And So Does the Pixel
The tkinter GUI glitches described in this section have now also been seen on a Pixel 4a, so it's not just a Samsung issue. They've been posted as a Play-store review too, because the app's email contact never replied to three emails over a month (and ignored others in the past). These bugs are still hopeful of a fix soon, but Pydroid 3's customer service seems as sketchy as its quality control; with any luck, both will be upgraded along with the app soon.
Partially Fixed in Pydroid 3 5.0
The doubled-key glitch was repaired in version 5.0 of Pydroid 3, released in late October 2021. After upgrading the app to this release, all tested tkinter widgets now properly generate a single upper-case character for a single upper-case key, as they did before the app's version 4.0. That's GGOOOODD news.

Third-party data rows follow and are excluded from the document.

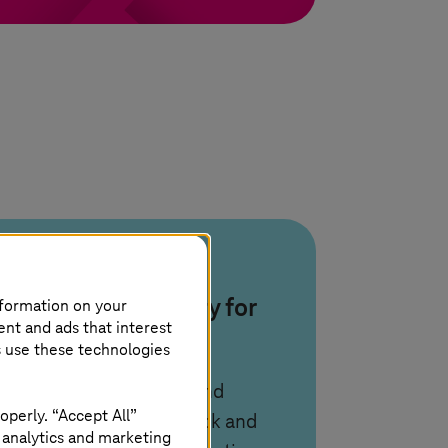
AIOps and
nformation on your
observability for
ent and ads that interest
zero-touch
s use these technologies
We use observability and
operly. “Accept All”
AIOps with IBM Sherlock and
 analytics and marketing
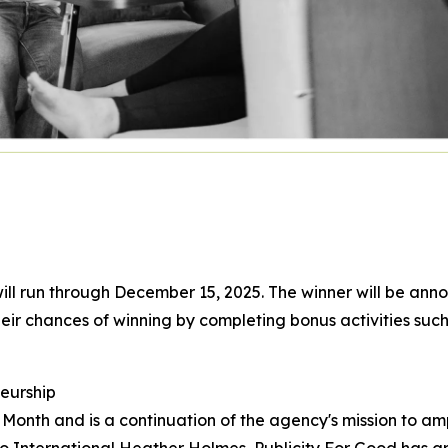
ll run through December 15, 2025. The winner will be annou
eir chances of winning by completing bonus activities such
eurship
onth and is a continuation of the agency's mission to am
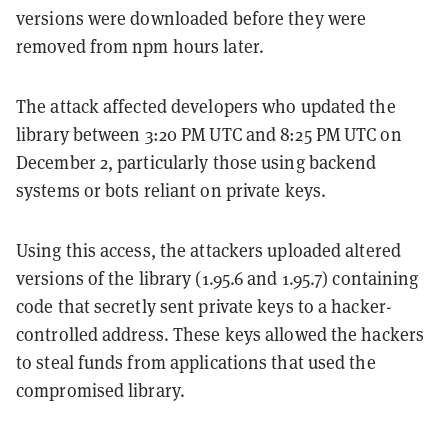
versions were downloaded before they were
removed from npm hours later.
The attack affected developers who updated the
library between 3:20 PM UTC and 8:25 PM UTC on
December 2, particularly those using backend
systems or bots reliant on private keys.
Using this access, the attackers uploaded altered
versions of the library (1.95.6 and 1.95.7) containing
code that secretly sent private keys to a hacker-
controlled address. These keys allowed the hackers
to steal funds from applications that used the
compromised library.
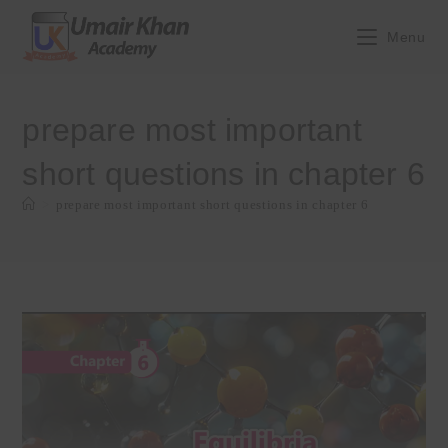
Skip
to
Menu
content
prepare most important
short questions in chapter 6
>
prepare most important short questions in chapter 6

However, the onscreen keyboard is still lost when leaving and returning to the app, and the next section's activity-opening bug still exists. The former is a Pydroid 3 regression; the latter may have been triggered by Android 11 but exists in Pydroid 3 alone. That is, one of three reported Pydroid 3 bugs have been repaired in the app's 5.0; maybe the ratio will improve in 6.0?

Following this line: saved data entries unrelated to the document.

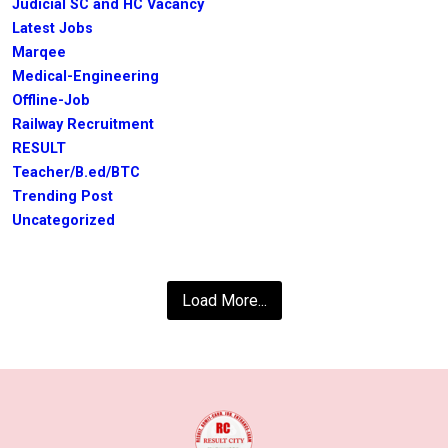
Judicial SC and HC Vacancy
Latest Jobs
Marqee
Medical-Engineering
Offline-Job
Railway Recruitment
RESULT
Teacher/B.ed/BTC
Trending Post
Uncategorized
Load More...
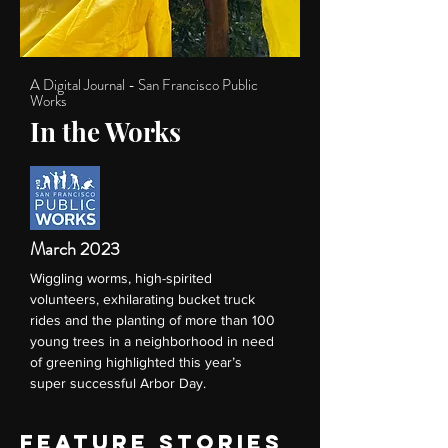
A Digital Journal - San Francisco Public
Works
In the Works
March 2023
Wiggling worms, high-spirited
volunteers, exhilarating bucket truck
rides and the planting of more than 100
young trees in a neighborhood in need
of greening highlighted this year’s
super successful Arbor Day.
FEATURE STORIES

Next up is a system-level glitch genuinely new in Android 11, and observed again only in Pydroid 3. In this app alone, activity-manager command lines used to spawn a web-page or text-file view intent no longer work on Android 11; the user's request appears to silently do nothing, as the command fails on permission errors. This will also hopefully be a quick fix for this app, but it renders media views in most tkinter GUIs broken today.
In many of the tkinter GUIs covered in
this doc
and run by Pydroid 3 on Android, viewer popups for HTML Help files and
other text content are generated by spawning Android am start
activity-manager command lines with Python's os.system()
. These
commands launch a view intent that opens files by URL or path (demoed
here);
negate a Pydroid 3 hack which disables Python's webbrowser
module for most
files (as described
here,
the kludge special-cases file://
docs for Jupyter and breaks all others);
and work well on Androids Oreo through 10.

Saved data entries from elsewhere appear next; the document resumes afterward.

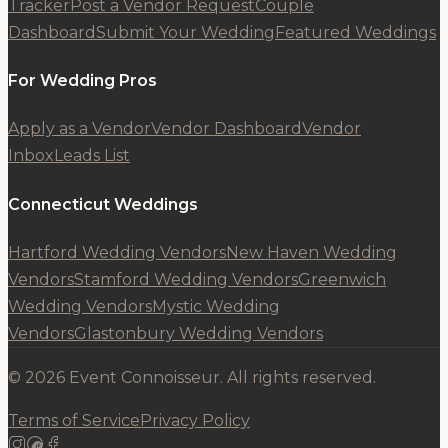
Tracker
Post a Vendor Request
Couple
Dashboard
Submit Your Wedding
Featured Weddings
For Wedding Pros
Apply as a Vendor
Vendor Dashboard
Vendor
Inbox
Leads List
Connecticut Weddings
Hartford Wedding Vendors
New Haven Wedding
Vendors
Stamford Wedding Vendors
Greenwich
Wedding Vendors
Mystic Wedding
Vendors
Glastonbury Wedding Vendors
© 2026 Event Connoisseur. All rights reserved.
Terms of Service
Privacy Policy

As of the Android 11 upgrade, unfortunately, these activity-manager command lines
now fail on permission errors on both Galaxy and Pixel devices.
The failure is nearly mute, except for a clue left in the adb logcat
output
that notes "com.android.shell does not belong to uid=xxxx." To most users, though, the net
effect is that GUI Help buttons, and other viewer popups, now silently do nothing.
Importantly, this occurs in Pydroid 3 only. On Android 11, the activity-manager
command works in the Termux app—at both its terminal and in Python code
it runs—but fails in both contexts in Pydroid 3. Here's the scene in
Termux and
Pydroid 3.
Moreover, the same activity-manager command works in adb shell
(see
the log),
and other
shell commands (e.g., ls
) run correctly in Pydroid 3 from both its
terminal and Python code via os.system()
, as before;
only activity-manager commands fail, and only in Pydroid 3 on Android 11.
There are no known user work-arounds for this regression. It's unclear if it
reflects Pydroid 3 permission choices, or a deliberate narrowing of permissions
in Android 11. The fact that activity-manager commands work well in Termux, though,
strongly suggests the former, which seems more hopeful of an early fix.
If this instead stems from a new Android 11 constraint, it might still be
addressed by changing programs to use the webbrowser
module, but
only if Pydroid 3's biased and limiting hack is ever backed out.
Still Not Fixed in Pydroid 3 5.0
Per the prior section's update, this bug was not repaired in Pydroid 3's 5.0 release of October 2021, despite being dutifully reported to all the app's contact points. Although some blame may ultimately lie with an Android 11 change, other apps are able to run the same activity-manager commands on this platform without error. Perhaps Pydroid 3 will catch up next year.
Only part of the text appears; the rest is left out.